MySQL连接器+Python的内存泄漏



我在Windows 10(i7-9700K CPU 3.60 GHz(ram 16 Go上使用MySQL 5.7.24和Laragon。Python 3.7通过Anaconda+Mysql连接器8.0.18。我正在对我的数据库进行一些查询和更新,该数据库中最大的表有1200万行。

我做了一个循环(使用缓冲和准备好的游标(,每次占用1000行,然后进行计算和更新,然后关闭连接。最后,如果数据库中还有行要更新(我有一个布尔值(,则循环调用自己,每个循环关闭每个游标和连接,并使用新的连接重新启动。

但内存永远不会释放,我的电脑每次都会在四五个小时后冻结。我读过一些关于这个主题的信息,但不清楚是bug还是其他什么。

你的建议是什么?感谢

编辑:这是我的一个代码,他清理了我数据库中的一些马的名字。

import mysql.connector
from mysql.connector import errorcode

def main():
CONNECTION_STRING = {
'user': 'user',
'passwd': 'pass',
'host': 'localhost',
'database': 'my_database',
'raise_on_warnings': True
}

try:
cnx = mysql.connector.connect(**CONNECTION_STRING)
except mysql.connector.Error as err:
if err.errno == errorcode.ER_ACCESS_DENIED_ERROR:
print("Something is wrong with your user name or password")
elif err.errno == errorcode.ER_BAD_DB_ERROR:
print("Database does not exist")
else:
print(err)
else:
print("Vous êtes connecté")
curGet = cnx.cursor(buffered=True)
curU = cnx.cursor(prepared=True)
curS2 = cnx.cursor()
curS3 = cnx.cursor()

# queries
get_cheval = ('''
SELECT cheval.id as cId, cheval.nom_pt as nPt
FROM cheval
WHERE nom_pt IS NOT NULL
AND nom IS NULL 
LIMIT 1000
;''')

update_cheval = ('''
UPDATE cheval
SET nom = %s, pays_id = %s
WHERE id = %s     
;''')

select_contry_alpah2 = ('''
SELECT id FROM pays
WHERE alpha2_pt = %s
;''')

select_contry_alpha3 = ('''
SELECT id pId FROM pays
WHERE alpha3_pt = %s
;''')

curGet.execute(get_cheval)
list_alpha2_ignore = ['II', 'IV', 'VI', 'JR', ]
list_alpha3_ignore = ['VII', 'III', "J'R", 'XYZ']
is_there_row = False  # for the loop
for (cId, nPt) in curGet:
is_there_row = True
split_nom_pt = nPt.strip().split(' ')
print(split_nom_pt)
contry = split_nom_pt[-1].replace('(', '').replace(')', '')

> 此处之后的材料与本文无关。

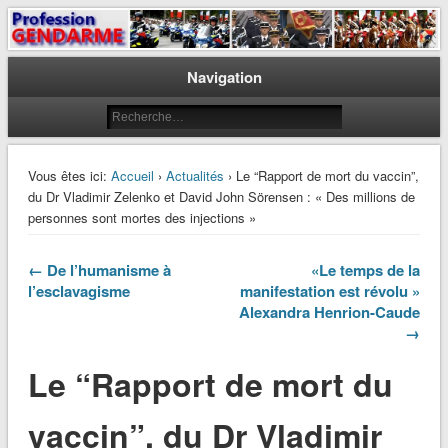
Le journal des gendarmes
Profession Gendarme
Navigation
Vous êtes ici:
Accueil
›
Actualités
› Le “Rapport de mort du vaccin”,
du Dr Vladimir Zelenko et David John Sörensen : « Des millions de
personnes sont mortes des injections »
← De l’humanisme à
«Le temps de la
l’esclavagisme
manifestation est révolu »
Alexandra Henrion-Caude
→
Le “Rapport de mort du
vaccin”, du Dr Vladimir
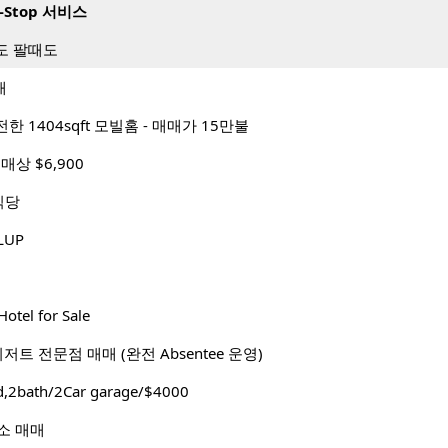
-Stop 서비스
도 팔때도
매
 1404sqft 모빌홈 - 매매가 15만불
매상 $6,900
 식당
LUP
l for Sale
저트 전문점 매매 (완전 Absentee 운영)
d,2bath/2Car garage/$4000
발소 매매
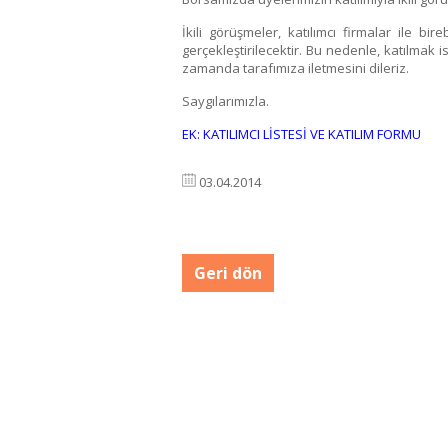
İkili görüşmeler, katılımcı firmalar ile bi
gerçekleştirilecektir. Bu nedenle, katılmak 
zamanda tarafımıza iletmesini dileriz.
Saygılarımızla.
EK: KATILIMCI LİSTESİ VE KATILIM FORMU
03.04.2014
Geri dön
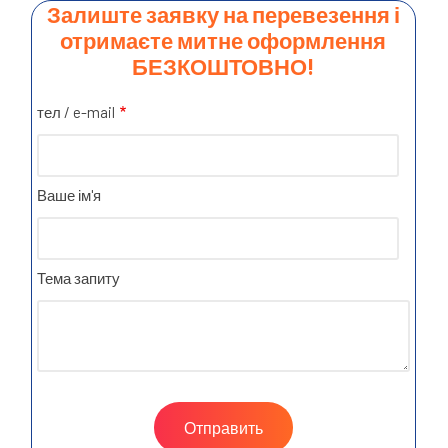
Залиште заявку на перевезення і
отримаєте митне оформлення
БЕЗКОШТОВНО!
тел / e-mail
Ваше ім'я
Тема запиту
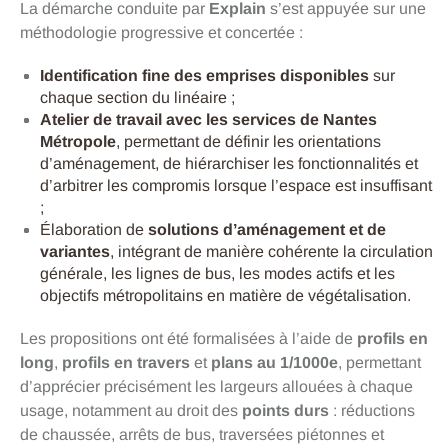
La démarche conduite par
Explain
s’est appuyée sur une
méthodologie progressive et concertée :
Identification fine des emprises disponibles
sur
chaque section du linéaire ;
Atelier de travail avec les services de Nantes
Métropole
, permettant de définir les orientations
d’aménagement, de hiérarchiser les fonctionnalités et
d’arbitrer les compromis lorsque l’espace est insuffisant
;
Élaboration de
solutions d’aménagement et de
variantes
, intégrant de manière cohérente la circulation
générale, les lignes de bus, les modes actifs et les
objectifs métropolitains en matière de végétalisation.
Les propositions ont été formalisées à l’aide de
profils en
long
,
profils en travers
et
plans au 1/1000e
, permettant
d’apprécier précisément les largeurs allouées à chaque
usage, notamment au droit des
points durs
: réductions
de chaussée, arrêts de bus, traversées piétonnes et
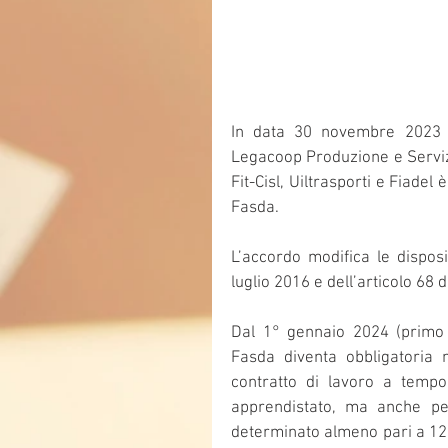
In data 30 novembre 2023 tra
Legacoop Produzione e Servizi,
Fit-Cisl, Uiltrasporti e Fiadel 
Fasda.
L’accordo modifica le disposi
luglio 2016 e dell’articolo 68 
Dal 1° gennaio 2024 (primo 
Fasda diventa obbligatoria 
contratto di lavoro a tempo 
apprendistato, ma anche per
determinato almeno pari a 12 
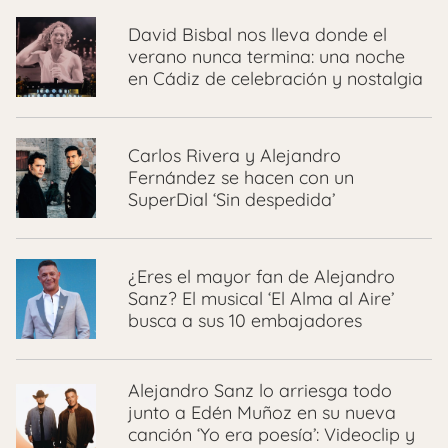
David Bisbal nos lleva donde el
verano nunca termina: una noche
en Cádiz de celebración y nostalgia
Carlos Rivera y Alejandro
Fernández se hacen con un
SuperDial ‘Sin despedida’
¿Eres el mayor fan de Alejandro
Sanz? El musical ‘El Alma al Aire’
busca a sus 10 embajadores
Alejandro Sanz lo arriesga todo
junto a Edén Muñoz en su nueva
canción ‘Yo era poesía’: Videoclip y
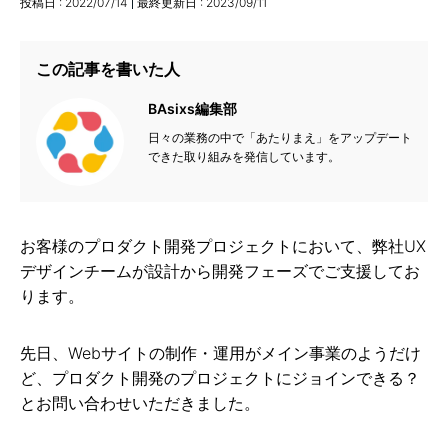
投稿日 :
2022/07/14
最終更新日 :
2023/09/11
この記事を書いた人
BAsixs編集部
日々の業務の中で「あたりまえ」をアップデート
できた取り組みを発信しています。
お客様のプロダクト開発プロジェクトにおいて、弊社UX
デザインチームが設計から開発フェーズでご支援してお
ります。
先日、Webサイトの制作・運用がメイン事業のようだけ
ど、プロダクト開発のプロジェクトにジョインできる？
とお問い合わせいただきました。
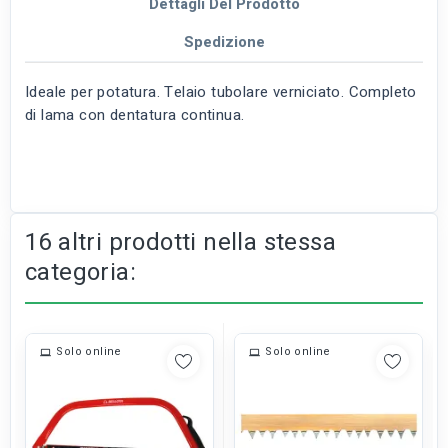
Dettagli Del Prodotto
Spedizione
Ideale per potatura. Telaio tubolare verniciato. Completo
di lama con dentatura continua.
16 altri prodotti nella stessa
categoria:
Solo online
Solo online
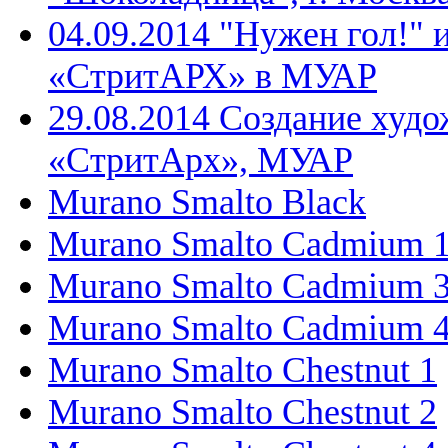
04.09.2014 "Нужен гол!" 
«СтритАРХ» в МУАР
29.08.2014 Создание худо
«СтритАрх», МУАР
Murano Smalto Black
Murano Smalto Cadmium 
Murano Smalto Cadmium 
Murano Smalto Cadmium 
Murano Smalto Chestnut 1
Murano Smalto Chestnut 2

if contry.isupper() and len(contry) == 3 and contry not in list_alpha3_ignore:
curS3.execute(select_contry_alpha3, (contry,))
pays_id_tmp = curS3.fetchone()
if pays_id_tmp is not None:
pays_id = pays_id_tmp[0]
else:
pays_id = None
if pays_id is not None:
nom = ' '.join(split_nom_pt[:-1])
else:
nom = None

elif contry.isupper() and len(contry) == 2 and contry not in list_alpha2_ignore:
curS2.execute(select_contry_alpah2, (contry,))
pays_id_tmp = curS2.fetchone()
if pays_id_tmp is not None:
pays_id = pays_id_tmp[0]
else:
pays_id = None
if pays_id is not None:
nom = ' '.join(split_nom_pt[:-1])
else:
nom = None

else:
pays_id = 75
nom = nPt.strip()

curU.execute(update_cheval, (nom, pays_id, cId))
cnx.commit()
print('updated:' + str(nom) + '; ' + str(pays_id))

curGet.close()
curS2.close()
curS3.close()
curU.close()
cnx.close()
# LOOP
if is_there_row:
is_there_row = False
main()
else:
print('End')

if __name__ == '__main__':
main()

正如我在评论中所说,代码正在泄漏内存,因为只有在所有调用返回后才能完成第一个main,考虑到函数变量无法从内存中删除。

import mysql.connector
from mysql.connector import errorcode
# First suggestion: Move constants outside of the function
# this way they'll be created only once
connection_string = {
'user': 'user',
'passwd': 'pass',
'host': 'localhost',
'database': 'my_database',
'raise_on_warnings': True
}
# queries
get_cheval = ('SELECT cheval.id as cId, cheval.nom_pt as nPt'
'FROM cheval'
'WHERE nom_pt IS NOT NULL'
'AND nom IS NULL'
'LIMIT 1000;') # Maybe you're missing an offset here? This query should always return the same first 1000 results. (Maybe you're updating the horses so that they don't match the query thought) 
update_cheval = ('UPDATE cheval'
'SET nom = %s, pays_id = %s'
'WHERE id = %s;')
select_contry_alpah2 = ('SELECT id FROM pays'
'WHERE alpha2_pt = %s;')
select_contry_alpha3 = ('SELECT id pId FROM pays'
'WHERE alpha3_pt = %s;')

def main():
done=False
while not done:
try:
cnx = mysql.connector.connect(**connection_string)
except mysql.connector.Error as err:
if err.errno == errorcode.ER_ACCESS_DENIED_ERROR:
print("Something is wrong with your user name or password")
elif err.errno == errorcode.ER_BAD_DB_ERROR:
print("Database does not exist")
else:
print(err)
continue # Go back and try again

print("Vous êtes connecté")
curGet = cnx.cursor(buffered=True)
curU = cnx.cursor(prepared=True)
curS2 = cnx.cursor()
curS3 = cnx.cursor()

while cnx.is_connected():
curGet.execute(get_cheval)
result = curGet.fetchone()
if result is None:
done = True 
break;
list_alpha2_ignore = ['II', 'IV', 'VI', 'JR', ]
list_alpha3_ignore = ['VII', 'III', "J'R", 'XYZ']
for (cId, nPt) in curGet:
split_nom_pt = nPt.strip().split(' ')
print(split_nom_pt)
contry = split_nom_pt[-1].replace('(', '').replace(')', '')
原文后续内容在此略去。